Task description:
The output should consist solely of the line containing "<instances>...</instances>. Subject: **trachea**." and all lines after it through the final line of the entries below, reproduced exactly.

Data extracts:

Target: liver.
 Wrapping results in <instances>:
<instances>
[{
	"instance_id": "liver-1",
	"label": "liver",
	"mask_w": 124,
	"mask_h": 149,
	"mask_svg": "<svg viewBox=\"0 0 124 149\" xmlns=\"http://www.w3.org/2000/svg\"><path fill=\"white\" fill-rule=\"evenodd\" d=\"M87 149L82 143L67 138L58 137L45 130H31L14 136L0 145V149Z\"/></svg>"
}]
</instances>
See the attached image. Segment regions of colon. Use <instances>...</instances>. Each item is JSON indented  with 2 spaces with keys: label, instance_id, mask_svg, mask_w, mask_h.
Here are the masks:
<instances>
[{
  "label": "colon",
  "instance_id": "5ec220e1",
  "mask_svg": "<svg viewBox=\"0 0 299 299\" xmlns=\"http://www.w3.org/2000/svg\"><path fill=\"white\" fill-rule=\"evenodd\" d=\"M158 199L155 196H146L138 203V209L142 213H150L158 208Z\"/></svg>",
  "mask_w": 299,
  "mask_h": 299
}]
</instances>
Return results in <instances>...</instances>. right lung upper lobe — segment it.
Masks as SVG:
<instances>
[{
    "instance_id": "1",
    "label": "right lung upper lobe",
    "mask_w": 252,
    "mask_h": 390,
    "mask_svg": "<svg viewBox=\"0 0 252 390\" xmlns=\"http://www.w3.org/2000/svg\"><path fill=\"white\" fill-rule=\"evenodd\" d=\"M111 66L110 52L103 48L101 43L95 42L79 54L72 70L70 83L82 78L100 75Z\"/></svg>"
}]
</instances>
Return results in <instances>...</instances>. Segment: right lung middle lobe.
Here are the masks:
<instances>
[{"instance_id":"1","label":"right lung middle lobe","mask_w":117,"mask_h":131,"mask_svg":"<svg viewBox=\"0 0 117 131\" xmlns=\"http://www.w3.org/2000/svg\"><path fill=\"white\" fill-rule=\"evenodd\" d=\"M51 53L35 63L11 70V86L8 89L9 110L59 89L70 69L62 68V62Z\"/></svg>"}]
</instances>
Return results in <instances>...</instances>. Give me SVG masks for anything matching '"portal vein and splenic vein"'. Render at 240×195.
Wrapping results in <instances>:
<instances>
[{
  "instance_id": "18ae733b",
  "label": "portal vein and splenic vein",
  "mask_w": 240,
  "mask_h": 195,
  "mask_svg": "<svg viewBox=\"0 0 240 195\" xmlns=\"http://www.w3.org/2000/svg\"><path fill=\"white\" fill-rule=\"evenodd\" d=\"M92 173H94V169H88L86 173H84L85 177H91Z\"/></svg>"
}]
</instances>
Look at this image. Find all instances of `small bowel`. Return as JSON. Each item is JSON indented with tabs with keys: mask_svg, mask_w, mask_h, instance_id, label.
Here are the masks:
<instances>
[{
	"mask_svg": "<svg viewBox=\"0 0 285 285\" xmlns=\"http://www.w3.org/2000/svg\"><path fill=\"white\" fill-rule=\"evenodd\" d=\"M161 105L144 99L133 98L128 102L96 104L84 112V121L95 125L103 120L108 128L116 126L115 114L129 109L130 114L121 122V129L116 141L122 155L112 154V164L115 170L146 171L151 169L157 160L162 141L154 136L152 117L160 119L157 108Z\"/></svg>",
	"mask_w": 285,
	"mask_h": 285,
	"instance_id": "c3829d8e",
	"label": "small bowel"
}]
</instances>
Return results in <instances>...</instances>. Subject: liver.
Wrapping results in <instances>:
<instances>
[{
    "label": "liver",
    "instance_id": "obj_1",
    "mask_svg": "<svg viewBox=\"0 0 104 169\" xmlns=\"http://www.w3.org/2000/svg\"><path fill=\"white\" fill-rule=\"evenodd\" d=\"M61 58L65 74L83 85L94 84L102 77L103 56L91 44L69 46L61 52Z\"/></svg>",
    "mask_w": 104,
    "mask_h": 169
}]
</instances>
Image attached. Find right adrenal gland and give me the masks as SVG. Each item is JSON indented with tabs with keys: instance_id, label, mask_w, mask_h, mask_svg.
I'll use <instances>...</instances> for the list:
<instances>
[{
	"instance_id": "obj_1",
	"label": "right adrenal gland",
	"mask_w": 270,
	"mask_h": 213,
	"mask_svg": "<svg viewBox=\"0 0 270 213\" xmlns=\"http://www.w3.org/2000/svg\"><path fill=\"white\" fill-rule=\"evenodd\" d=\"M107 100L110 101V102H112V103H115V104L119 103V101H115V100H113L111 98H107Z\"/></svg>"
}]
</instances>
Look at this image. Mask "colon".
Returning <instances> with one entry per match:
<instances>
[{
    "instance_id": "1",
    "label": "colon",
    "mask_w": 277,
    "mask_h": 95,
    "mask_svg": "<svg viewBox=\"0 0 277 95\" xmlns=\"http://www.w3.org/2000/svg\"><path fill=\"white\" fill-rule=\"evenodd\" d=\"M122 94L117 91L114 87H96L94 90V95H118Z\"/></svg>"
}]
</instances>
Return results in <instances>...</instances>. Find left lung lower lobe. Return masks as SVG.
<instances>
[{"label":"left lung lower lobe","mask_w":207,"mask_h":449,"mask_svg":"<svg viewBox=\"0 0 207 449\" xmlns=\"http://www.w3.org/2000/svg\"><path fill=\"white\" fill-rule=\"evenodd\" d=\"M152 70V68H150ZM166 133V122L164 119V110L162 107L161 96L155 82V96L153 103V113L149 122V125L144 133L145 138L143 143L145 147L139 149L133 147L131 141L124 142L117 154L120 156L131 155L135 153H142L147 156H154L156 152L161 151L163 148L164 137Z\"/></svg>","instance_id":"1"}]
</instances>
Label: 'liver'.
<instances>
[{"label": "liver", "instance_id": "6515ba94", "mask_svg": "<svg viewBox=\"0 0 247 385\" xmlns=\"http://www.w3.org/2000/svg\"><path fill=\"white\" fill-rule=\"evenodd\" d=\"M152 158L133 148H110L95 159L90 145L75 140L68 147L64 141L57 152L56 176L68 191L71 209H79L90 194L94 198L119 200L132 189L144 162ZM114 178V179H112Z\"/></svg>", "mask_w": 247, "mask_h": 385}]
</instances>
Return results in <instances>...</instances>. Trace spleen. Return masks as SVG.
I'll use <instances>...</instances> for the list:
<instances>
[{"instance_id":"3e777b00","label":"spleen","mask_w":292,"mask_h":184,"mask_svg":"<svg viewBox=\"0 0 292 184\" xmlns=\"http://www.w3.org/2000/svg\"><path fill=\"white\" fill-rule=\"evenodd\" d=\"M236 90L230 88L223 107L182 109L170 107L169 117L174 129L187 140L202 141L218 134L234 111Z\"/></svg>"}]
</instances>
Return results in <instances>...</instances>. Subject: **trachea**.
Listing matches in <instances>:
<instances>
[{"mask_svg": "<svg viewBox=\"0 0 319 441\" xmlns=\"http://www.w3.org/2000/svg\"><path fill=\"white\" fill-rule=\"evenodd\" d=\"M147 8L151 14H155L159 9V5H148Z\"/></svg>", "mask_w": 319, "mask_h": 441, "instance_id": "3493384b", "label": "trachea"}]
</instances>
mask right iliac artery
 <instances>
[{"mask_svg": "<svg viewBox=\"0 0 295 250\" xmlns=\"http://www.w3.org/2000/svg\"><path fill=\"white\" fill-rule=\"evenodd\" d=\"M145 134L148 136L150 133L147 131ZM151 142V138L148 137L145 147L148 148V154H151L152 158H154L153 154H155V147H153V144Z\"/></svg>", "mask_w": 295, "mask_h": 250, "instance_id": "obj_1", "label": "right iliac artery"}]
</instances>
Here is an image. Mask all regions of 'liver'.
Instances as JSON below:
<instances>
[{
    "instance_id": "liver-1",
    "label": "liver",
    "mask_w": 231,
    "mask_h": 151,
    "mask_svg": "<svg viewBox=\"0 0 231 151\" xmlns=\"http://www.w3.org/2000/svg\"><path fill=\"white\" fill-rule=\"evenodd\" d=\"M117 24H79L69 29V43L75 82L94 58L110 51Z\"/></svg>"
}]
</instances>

Task solution:
Return results in <instances>...</instances>. Subject: **trachea**.
Listing matches in <instances>:
<instances>
[{"mask_svg": "<svg viewBox=\"0 0 319 441\" xmlns=\"http://www.w3.org/2000/svg\"><path fill=\"white\" fill-rule=\"evenodd\" d=\"M147 8L151 14H155L159 9V5H148Z\"/></svg>", "mask_w": 319, "mask_h": 441, "instance_id": "3493384b", "label": "trachea"}]
</instances>
mask right iliac artery
 <instances>
[{"mask_svg": "<svg viewBox=\"0 0 295 250\" xmlns=\"http://www.w3.org/2000/svg\"><path fill=\"white\" fill-rule=\"evenodd\" d=\"M145 134L148 136L150 133L147 131ZM151 142V138L148 137L145 147L148 148V154H151L152 158H154L153 154H155V147H153V144Z\"/></svg>", "mask_w": 295, "mask_h": 250, "instance_id": "obj_1", "label": "right iliac artery"}]
</instances>
Here is an image. Mask all regions of 'liver'.
Instances as JSON below:
<instances>
[{
    "instance_id": "liver-1",
    "label": "liver",
    "mask_w": 231,
    "mask_h": 151,
    "mask_svg": "<svg viewBox=\"0 0 231 151\" xmlns=\"http://www.w3.org/2000/svg\"><path fill=\"white\" fill-rule=\"evenodd\" d=\"M117 24H79L69 29V43L75 82L94 58L110 51Z\"/></svg>"
}]
</instances>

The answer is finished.